Data records:
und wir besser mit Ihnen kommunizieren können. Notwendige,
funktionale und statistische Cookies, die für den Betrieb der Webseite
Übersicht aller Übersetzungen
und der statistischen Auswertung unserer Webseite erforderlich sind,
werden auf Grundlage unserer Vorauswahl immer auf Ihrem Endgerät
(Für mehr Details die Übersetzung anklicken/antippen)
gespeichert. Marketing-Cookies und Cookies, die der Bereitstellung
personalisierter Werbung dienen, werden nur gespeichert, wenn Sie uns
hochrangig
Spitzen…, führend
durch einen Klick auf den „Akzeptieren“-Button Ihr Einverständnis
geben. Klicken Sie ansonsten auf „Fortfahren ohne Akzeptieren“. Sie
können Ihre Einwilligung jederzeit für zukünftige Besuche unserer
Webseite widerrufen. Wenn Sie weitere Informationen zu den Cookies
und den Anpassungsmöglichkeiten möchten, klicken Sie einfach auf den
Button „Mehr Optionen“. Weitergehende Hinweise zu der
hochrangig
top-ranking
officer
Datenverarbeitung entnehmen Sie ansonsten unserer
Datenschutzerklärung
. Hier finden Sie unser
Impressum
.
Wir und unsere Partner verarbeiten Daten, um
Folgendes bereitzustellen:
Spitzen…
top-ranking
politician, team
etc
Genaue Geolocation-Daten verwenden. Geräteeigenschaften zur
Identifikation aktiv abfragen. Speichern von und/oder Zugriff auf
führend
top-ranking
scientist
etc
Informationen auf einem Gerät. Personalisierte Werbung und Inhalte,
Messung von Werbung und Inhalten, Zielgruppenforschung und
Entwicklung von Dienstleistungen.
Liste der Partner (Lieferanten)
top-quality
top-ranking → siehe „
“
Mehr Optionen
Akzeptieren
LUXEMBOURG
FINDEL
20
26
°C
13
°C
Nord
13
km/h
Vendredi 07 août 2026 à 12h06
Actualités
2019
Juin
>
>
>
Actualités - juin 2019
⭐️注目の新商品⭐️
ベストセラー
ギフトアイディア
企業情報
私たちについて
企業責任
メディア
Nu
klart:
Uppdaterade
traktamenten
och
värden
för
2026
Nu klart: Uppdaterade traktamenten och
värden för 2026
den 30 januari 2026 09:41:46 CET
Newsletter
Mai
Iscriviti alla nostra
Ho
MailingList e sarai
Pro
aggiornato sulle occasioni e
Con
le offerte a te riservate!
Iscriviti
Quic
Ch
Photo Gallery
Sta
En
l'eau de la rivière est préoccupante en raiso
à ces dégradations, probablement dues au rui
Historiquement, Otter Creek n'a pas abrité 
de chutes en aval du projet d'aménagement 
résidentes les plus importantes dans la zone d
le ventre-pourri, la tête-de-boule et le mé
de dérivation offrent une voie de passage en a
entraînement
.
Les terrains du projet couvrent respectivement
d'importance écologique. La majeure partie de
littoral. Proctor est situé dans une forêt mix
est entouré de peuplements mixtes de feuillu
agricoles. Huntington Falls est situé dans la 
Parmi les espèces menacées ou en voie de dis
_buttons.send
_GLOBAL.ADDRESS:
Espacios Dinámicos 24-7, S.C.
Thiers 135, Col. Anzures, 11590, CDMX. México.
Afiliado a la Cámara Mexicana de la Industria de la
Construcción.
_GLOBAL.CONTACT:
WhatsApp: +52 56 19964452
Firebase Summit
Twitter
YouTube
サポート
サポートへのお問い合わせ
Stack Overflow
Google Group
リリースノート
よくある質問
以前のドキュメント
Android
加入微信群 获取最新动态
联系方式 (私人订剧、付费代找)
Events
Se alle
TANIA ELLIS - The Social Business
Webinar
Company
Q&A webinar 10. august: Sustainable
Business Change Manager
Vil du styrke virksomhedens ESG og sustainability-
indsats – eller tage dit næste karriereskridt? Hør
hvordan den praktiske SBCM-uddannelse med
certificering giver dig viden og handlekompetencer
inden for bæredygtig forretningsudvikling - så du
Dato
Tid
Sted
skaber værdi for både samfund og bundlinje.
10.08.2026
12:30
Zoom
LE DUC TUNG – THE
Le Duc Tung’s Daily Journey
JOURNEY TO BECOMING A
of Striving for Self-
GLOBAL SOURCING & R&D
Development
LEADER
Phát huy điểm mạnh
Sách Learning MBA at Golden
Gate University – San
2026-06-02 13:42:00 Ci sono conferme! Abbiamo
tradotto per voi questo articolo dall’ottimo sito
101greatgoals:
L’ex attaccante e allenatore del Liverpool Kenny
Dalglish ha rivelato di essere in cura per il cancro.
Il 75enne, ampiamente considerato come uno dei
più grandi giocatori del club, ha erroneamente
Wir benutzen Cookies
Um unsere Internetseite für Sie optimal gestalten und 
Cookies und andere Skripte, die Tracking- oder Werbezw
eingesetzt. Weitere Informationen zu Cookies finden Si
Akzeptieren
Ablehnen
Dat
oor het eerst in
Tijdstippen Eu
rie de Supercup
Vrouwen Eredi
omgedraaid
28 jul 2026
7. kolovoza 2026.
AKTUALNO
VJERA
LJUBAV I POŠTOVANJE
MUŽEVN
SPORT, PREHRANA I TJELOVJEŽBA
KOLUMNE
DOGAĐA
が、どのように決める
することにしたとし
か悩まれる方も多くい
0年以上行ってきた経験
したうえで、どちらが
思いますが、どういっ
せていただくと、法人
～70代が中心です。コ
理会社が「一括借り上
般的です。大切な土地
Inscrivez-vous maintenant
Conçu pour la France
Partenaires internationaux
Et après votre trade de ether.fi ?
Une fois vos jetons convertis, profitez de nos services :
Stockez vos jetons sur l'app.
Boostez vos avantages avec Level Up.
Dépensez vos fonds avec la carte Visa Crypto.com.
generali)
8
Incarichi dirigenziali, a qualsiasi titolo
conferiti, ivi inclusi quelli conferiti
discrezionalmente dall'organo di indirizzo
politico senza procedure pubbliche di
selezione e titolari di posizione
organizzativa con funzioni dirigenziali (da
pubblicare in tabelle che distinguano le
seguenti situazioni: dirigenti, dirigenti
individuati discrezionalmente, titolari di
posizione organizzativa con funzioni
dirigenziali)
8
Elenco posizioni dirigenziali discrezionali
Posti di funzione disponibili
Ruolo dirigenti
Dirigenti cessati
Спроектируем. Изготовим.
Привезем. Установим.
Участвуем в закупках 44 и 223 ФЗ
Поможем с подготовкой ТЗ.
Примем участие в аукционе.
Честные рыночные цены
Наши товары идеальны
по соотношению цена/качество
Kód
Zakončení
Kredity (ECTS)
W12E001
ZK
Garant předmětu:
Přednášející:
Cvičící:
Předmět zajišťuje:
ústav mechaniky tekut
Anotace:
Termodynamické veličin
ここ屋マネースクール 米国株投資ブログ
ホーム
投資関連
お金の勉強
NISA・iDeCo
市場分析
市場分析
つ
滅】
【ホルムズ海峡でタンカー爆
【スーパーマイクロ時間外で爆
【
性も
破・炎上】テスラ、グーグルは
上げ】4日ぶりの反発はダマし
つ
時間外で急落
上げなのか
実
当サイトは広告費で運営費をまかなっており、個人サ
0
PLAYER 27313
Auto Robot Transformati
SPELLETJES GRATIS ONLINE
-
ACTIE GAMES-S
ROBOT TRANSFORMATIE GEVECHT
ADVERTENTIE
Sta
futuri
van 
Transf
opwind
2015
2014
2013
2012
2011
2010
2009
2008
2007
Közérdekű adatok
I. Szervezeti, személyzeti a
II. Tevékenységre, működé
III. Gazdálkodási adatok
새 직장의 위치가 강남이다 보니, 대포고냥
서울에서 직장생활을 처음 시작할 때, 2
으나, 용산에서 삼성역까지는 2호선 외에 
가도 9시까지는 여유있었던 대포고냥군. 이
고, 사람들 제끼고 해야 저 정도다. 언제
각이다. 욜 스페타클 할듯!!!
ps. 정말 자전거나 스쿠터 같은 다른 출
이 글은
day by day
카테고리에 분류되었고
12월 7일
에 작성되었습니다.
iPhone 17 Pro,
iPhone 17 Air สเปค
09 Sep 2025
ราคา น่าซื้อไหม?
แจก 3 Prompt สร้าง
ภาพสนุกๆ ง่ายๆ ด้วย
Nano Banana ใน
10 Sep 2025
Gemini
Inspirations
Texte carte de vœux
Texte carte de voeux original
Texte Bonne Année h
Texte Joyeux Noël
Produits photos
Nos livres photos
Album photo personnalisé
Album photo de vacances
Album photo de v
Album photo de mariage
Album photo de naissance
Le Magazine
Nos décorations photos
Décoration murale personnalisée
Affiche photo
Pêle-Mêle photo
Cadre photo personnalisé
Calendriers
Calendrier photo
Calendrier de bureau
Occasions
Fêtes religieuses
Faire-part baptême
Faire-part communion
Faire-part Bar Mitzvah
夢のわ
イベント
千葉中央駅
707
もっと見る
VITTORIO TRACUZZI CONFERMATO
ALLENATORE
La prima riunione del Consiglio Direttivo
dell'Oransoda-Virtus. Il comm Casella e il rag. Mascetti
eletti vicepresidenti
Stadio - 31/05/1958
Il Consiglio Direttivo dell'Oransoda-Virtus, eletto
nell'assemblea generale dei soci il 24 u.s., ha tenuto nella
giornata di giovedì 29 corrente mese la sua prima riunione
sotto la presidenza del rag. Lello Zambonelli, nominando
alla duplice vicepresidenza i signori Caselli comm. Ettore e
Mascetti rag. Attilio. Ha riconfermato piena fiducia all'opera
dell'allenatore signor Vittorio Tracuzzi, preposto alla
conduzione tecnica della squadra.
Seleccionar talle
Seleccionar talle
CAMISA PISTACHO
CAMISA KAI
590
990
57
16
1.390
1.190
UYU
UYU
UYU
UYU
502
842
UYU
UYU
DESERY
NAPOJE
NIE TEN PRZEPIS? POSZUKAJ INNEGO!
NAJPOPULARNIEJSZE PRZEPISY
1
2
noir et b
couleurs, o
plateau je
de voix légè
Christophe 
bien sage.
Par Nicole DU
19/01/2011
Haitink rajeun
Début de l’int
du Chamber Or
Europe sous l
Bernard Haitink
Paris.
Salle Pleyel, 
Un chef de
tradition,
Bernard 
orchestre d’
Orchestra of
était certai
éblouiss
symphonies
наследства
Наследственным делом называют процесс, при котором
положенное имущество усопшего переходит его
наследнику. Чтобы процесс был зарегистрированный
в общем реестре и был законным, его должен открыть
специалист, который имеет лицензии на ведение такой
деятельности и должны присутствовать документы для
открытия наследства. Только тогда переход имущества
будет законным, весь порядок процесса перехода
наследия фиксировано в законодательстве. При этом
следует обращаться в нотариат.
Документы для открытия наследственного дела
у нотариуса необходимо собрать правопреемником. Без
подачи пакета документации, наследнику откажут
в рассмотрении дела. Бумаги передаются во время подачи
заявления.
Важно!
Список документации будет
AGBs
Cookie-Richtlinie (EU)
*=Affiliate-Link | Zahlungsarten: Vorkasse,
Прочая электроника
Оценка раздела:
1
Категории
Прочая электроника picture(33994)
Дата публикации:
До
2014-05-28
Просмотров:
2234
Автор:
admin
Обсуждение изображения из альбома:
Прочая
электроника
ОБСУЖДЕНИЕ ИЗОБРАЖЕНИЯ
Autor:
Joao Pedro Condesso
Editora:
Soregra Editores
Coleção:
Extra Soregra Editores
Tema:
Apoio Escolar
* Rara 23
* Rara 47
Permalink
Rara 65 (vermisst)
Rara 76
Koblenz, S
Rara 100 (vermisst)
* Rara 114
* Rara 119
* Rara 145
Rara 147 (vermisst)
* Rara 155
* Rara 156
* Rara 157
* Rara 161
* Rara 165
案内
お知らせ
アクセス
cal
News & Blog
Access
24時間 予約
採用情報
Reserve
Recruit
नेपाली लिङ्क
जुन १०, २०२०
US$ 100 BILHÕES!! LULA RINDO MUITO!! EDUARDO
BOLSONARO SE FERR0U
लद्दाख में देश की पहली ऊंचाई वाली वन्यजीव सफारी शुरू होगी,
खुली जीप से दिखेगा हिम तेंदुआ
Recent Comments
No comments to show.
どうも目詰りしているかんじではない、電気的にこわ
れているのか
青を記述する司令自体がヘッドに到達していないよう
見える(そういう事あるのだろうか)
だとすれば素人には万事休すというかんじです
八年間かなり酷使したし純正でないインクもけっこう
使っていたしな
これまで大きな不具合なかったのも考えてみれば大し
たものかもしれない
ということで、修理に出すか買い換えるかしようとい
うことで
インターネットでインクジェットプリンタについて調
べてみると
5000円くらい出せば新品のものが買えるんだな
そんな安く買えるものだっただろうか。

[What you will do]: From the entries above, select each line containing the string "dirigenziali".

[Output below]:
Incarichi dirigenziali, a qualsiasi titolo
organizzativa con funzioni dirigenziali (da
dirigenziali)
Elenco posizioni dirigenziali discrezionali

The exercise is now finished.